Un scénario de vie est une situation piège dans laquelle un sujet se débat, sans succès, et qui se répète en de nombreuses occasions tout au long de la vie. La personne fait sans cesse la même chose, en espérant que les résultats vont être différents. Elle est entraînée dans la spirale descendante de l’insuccès, sans trouver la voie du changement. Ainsi, les femmes qui épousent et réépousent des hommes alcooliques aussi violents que leur père intempérant. Il n’est pas rare, aussi, de rencontrer un homme soumis aux ambitions familiales, qui, après une réussite sociale importante, fait une dépression avec un profond sentiment d’échec et d’imposture.
Un rôle distribué une fois pour toutes
Figée dans son personnage, la personne scénarisée va maintenir des relations stéréotypées et insatisfaisantes avec les autres. Surtout si ce rôle a une fonction dans un groupe, ou dans un couple qui met en scène un jeu sans fin. Ainsi la victime du devoir, la femme parfaite, le bouc émissaire, le loser, le battant, le macho, la victime, le violent, le séducteur, le séduit ou la séduite et abandonné(e)…

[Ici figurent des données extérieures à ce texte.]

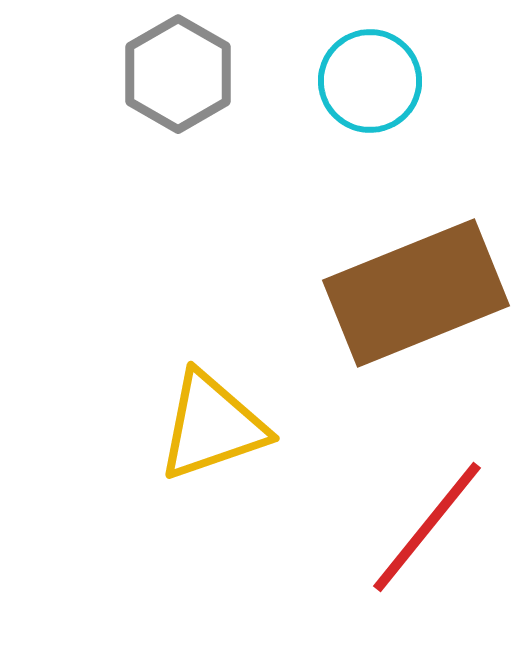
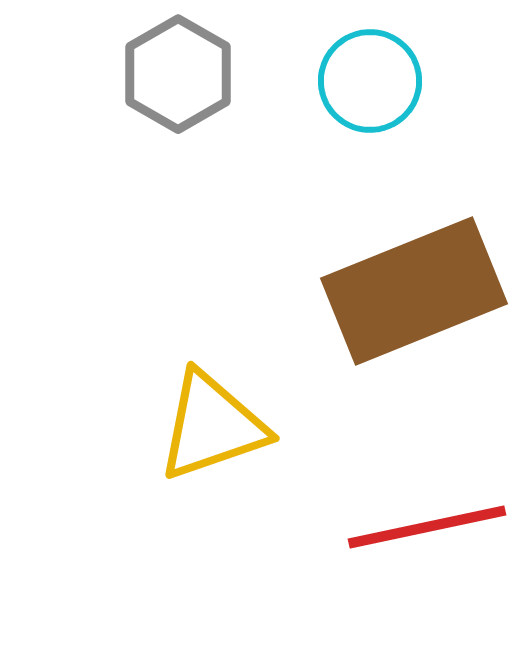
brown rectangle: moved 2 px left, 2 px up
red line: rotated 39 degrees clockwise
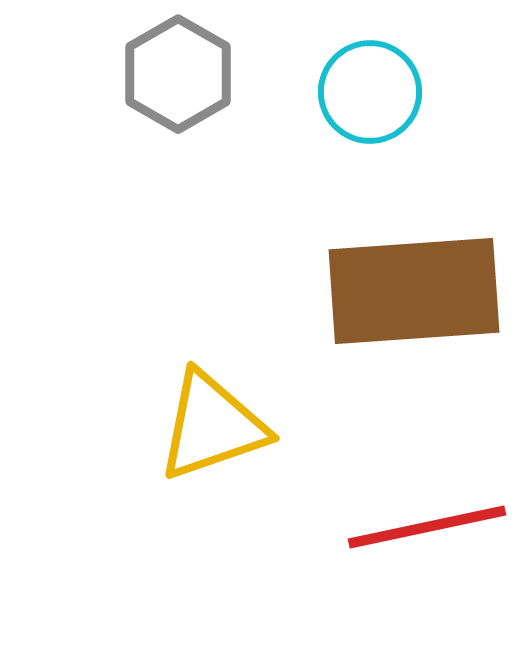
cyan circle: moved 11 px down
brown rectangle: rotated 18 degrees clockwise
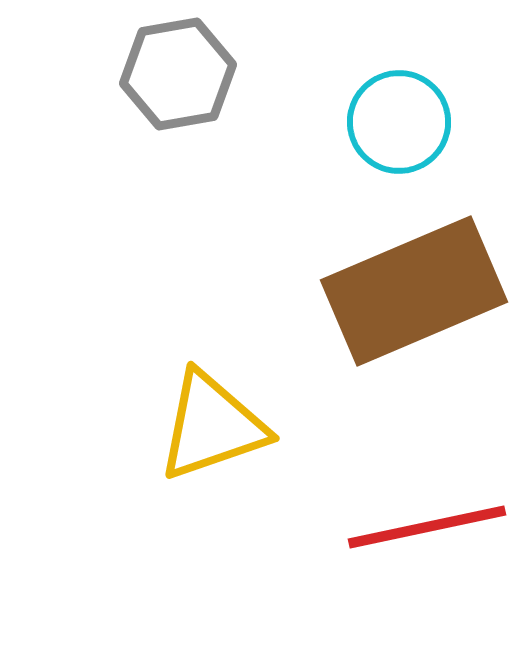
gray hexagon: rotated 20 degrees clockwise
cyan circle: moved 29 px right, 30 px down
brown rectangle: rotated 19 degrees counterclockwise
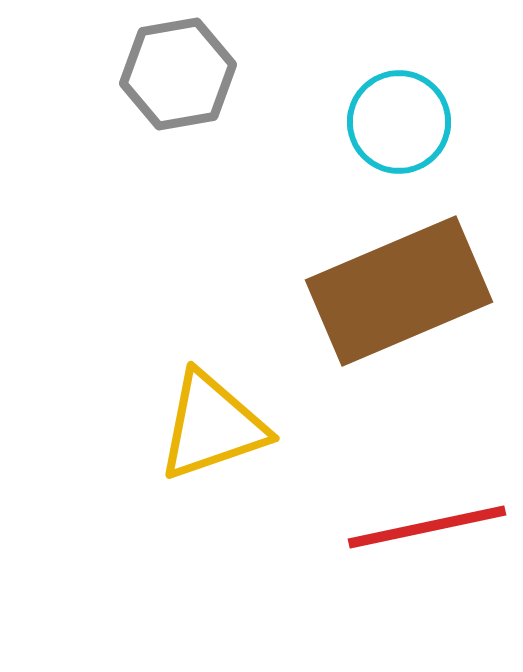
brown rectangle: moved 15 px left
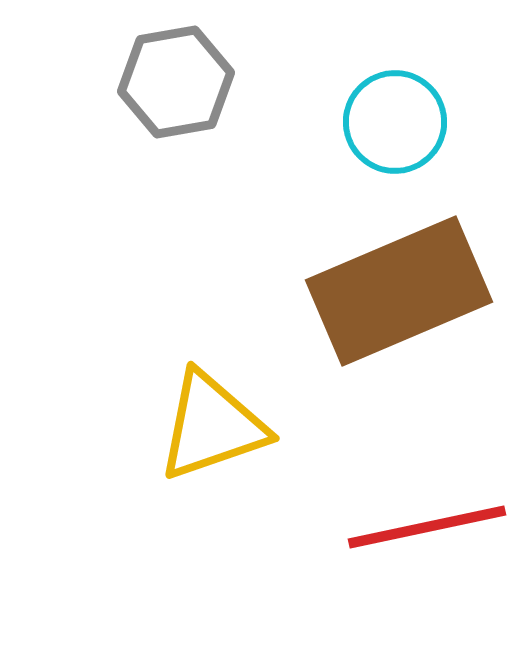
gray hexagon: moved 2 px left, 8 px down
cyan circle: moved 4 px left
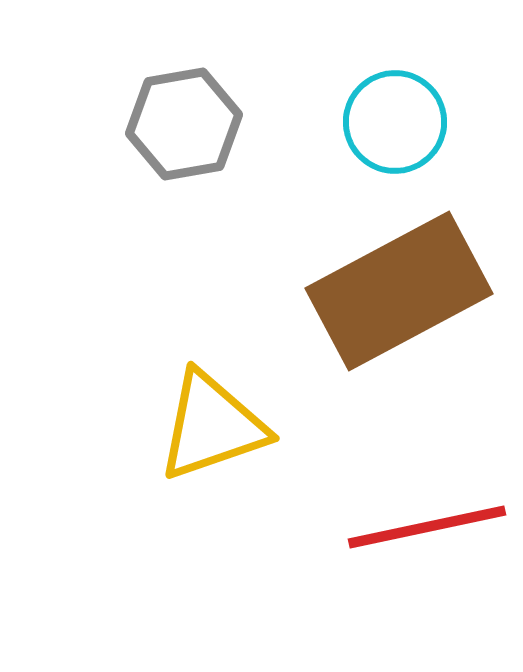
gray hexagon: moved 8 px right, 42 px down
brown rectangle: rotated 5 degrees counterclockwise
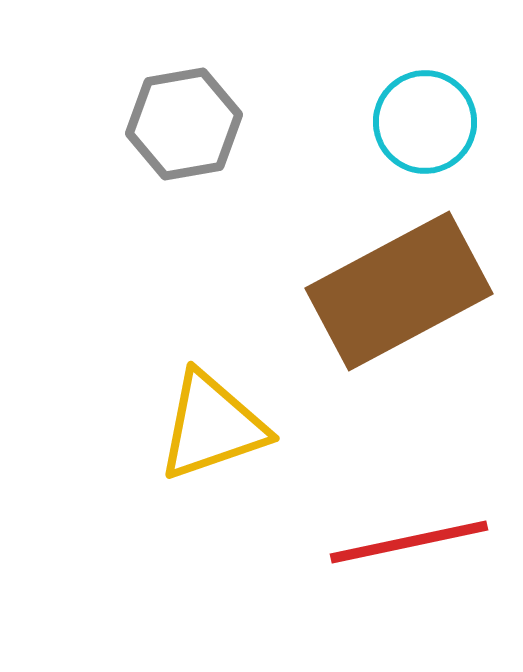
cyan circle: moved 30 px right
red line: moved 18 px left, 15 px down
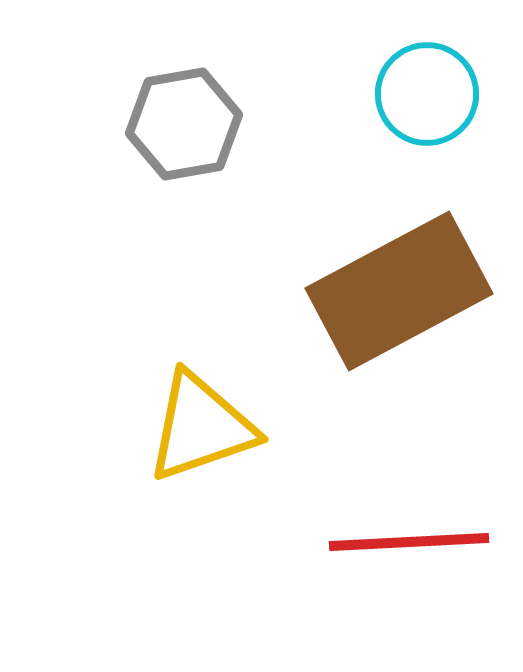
cyan circle: moved 2 px right, 28 px up
yellow triangle: moved 11 px left, 1 px down
red line: rotated 9 degrees clockwise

Des intrigues immémoriales
Les exemples, tous les jours, sont devant nos yeux, mais la littérature, l’opéra et le cinéma nous ont légué ces types psychologiques dans des récits répétitifs dont les similitudes sont masquées par le talent des artistes. Le Don Juan de Mozart, avec ses mille et trois conquêtes, représente l’image la plus visible de la répétition masculine. La Madame Bovary de Gustave Flaubert avec ses rêves inaboutis a eu une longue postérité dans les mélos des années 1950 : en particulier Tout ce que le ciel permet de Douglas Sirk (1955), pastiché récemment, avec talent, par Todd Haynes dans Loin du paradis (2003). Elle est aussi l’ancêtre des Desperate Housewives. Friedrich Nietzsche avait très bien compris sa position centrale dans l’imaginaire collectif, lorsqu’il déclara : « Toutes les héroïnes de Wagner ressemblent à s’y méprendre à Madame Bovary ».